WHAT YOU SHOULD DO :: Look through the records that follow and state how many lines hold the word "OLLI", without adding anything.

DATA RECORDS ::
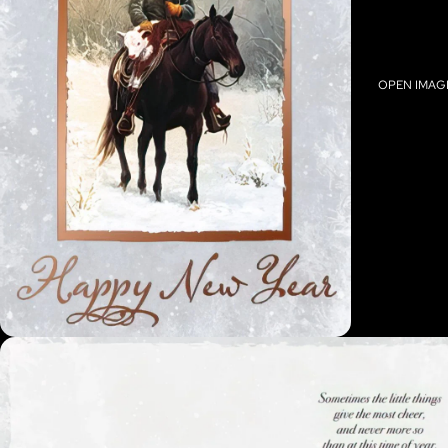
OPEN IMAGE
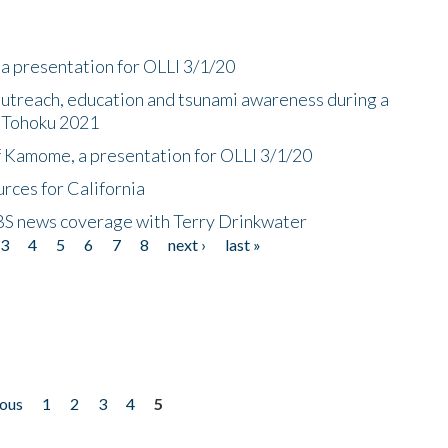
a presentation for OLLI 3/1/20
utreach, education and tsunami awareness during a
n Tohoku 2021
f Kamome, a presentation for OLLI 3/1/20
rces for California
CBS news coverage with Terry Drinkwater
3
4
5
6
7
8
next ›
last »
ious
1
2
3
4
5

RESULT OF THE EXERCISE :: 2